(Saved data entries)
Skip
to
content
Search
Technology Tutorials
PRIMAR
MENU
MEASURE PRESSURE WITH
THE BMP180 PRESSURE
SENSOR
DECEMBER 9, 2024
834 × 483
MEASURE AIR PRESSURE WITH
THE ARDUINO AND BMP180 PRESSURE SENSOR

==

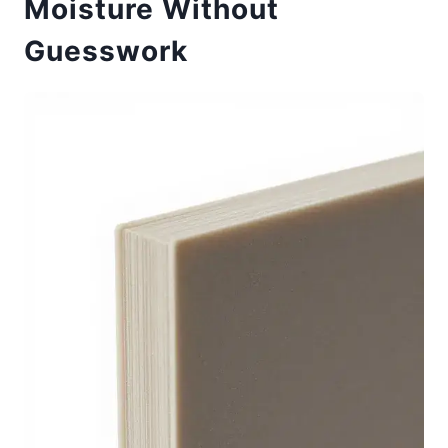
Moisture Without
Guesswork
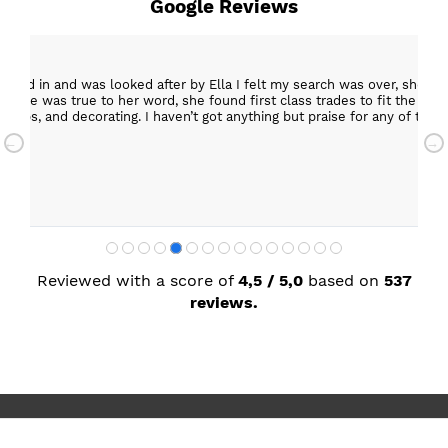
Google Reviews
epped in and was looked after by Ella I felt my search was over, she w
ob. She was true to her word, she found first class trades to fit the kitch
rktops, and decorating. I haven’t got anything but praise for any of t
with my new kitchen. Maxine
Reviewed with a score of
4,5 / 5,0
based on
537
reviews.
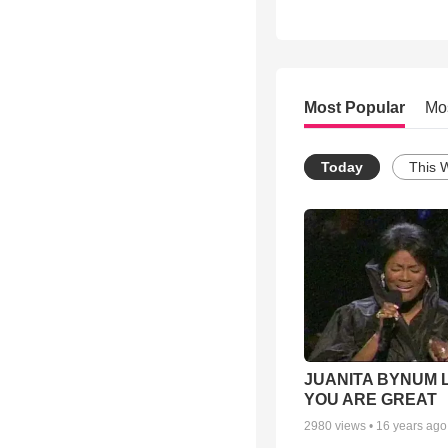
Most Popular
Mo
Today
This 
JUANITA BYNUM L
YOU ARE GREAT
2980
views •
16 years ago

_Description of the task_.
Where a line of the records includes "SENSOR", copy it.

_Answer for the task_.
SENSOR
THE ARDUINO AND BMP180 PRESSURE SENSOR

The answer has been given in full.